So, my question is how to setup the pattern so I can support 1-n repetitions of the serial number group, with the preceding comma delimiter, so that the named group will return multiple captures when they occur in the input string? | | SonOfPirate | I tested your code and didn't have any trouble.
using System;
using System.Collections.Generic;
using System.Linq;
using System.Text;
using System.Text.RegularExpressions;
namespace ConsoleApplication1
{
class Program
{
static void Main(string[] args)
{
String test = "123456 ,A1B2C3D4 ,E5F6G7H8 ,I9J0K1L2 ,M3N4O5P6";
Regex rx = new Regex(@"^(?<product>\d{6})(?:\s*,(?<serial>\w{8}))+");
Match m = rx.Match(test);
if (m.Success)
{
Capture capture;
Group group;
StringBuilder sb = new StringBuilder();
string[] groupNames = rx.GetGroupNames();
foreach (string groupName in groupNames)
{
// There is always a group "0" at index 0 that contains the full string - ignore!
if (groupName != "0")
{
group = m.Groups[groupName];
for (int i = 0; i < group.Captures.Count; i++)
{
capture = group.Captures[i];
sb.AppendFormat("'{0}': {1}", groupName, capture.Value);
sb.AppendLine();
}
}
}
}
}
}
}
//Output'product': 123456 'serial': A1B2C3D4 'serial': E5F6G7H8 'serial': I9J0K1L2 'serial': M3N4O5P6
John Grove - TFD Group, Senior Software Engineer, EI Division, http://www.tfdg.com | | JohnGrove | Ah, I figured out the difference!
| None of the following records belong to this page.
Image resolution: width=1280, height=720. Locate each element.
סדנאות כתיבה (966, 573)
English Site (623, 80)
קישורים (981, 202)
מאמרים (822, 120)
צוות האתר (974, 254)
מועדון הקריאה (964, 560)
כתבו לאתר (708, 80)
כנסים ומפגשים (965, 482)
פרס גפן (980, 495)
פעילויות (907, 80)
In my testing, instead of "\s*" before the comma delimiter, I was using ".*". Apparently this is what's causing the problem. I take the exact code you have above and use the period, I get only the last serial - just as I was describing.
Any idea why the period in this place would make such a difference?
| | SonOfPirate | SonOfPirate, To get at embedded groups within captures is not intuitively obvious. But here is an example that should handle everything you throw at it. Notice how the individually named groups are accessed to get to their captured values...
string[] tests = {
"12345 /abcde123 /fghij456 /klmno789",
"22222 /bbbbb222 /ccccc333",
"44444 /ddddd444 /eeeee555 /fffff666 /ggggg777",
};
string pattern = @"(?<container>\d{5})(?<serial>[^/]*/(?<itemNumber>\w{5})(?<quantity>\d{3}))+";
Console.WriteLine(" Cont Item Qnty");
foreach (string test in tests)
{
foreach (Match mx in Regex.Matches(test, pattern))
{
for(int idx = 0; idx < mx.Groups["serial"].Captures.Count; ++idx)
{
Console.WriteLine("{0}: {1}: {2}", mx.Groups["container"].Value, mx.Groups["itemNumber"].Captures[idx].Value,mx.Groups["quantity"].Captures[idx].Value);
}
}
}
Les Potter, Xalnix Corporation, Yet Another C# Blog | | xalnix | Ah, I like the negation preceding the delimiter. That will allow us to ignore any characters rather than just whitespace which is what I was after using the period.
What is so different, though, about the period that it causes the problems I was experiencing yet these other constructs work just fine?
| | SonOfPirate | .*/ is greedy. It will capture every character (except \n) including /. So if you have x/xxxxxxx/xxxxxx/ where x is any character except /, then .*/ will grab everything before and including the last slash.
Les Potter, Xalnix Corporation, Yet Another C# Blog | | xalnix | If RegexOptions is set to SingleLine, then .* will also capture \n John Grove - TFD Group, Senior Software Engineer, EI Division, http://www.tfdg.com | | JohnGrove |
|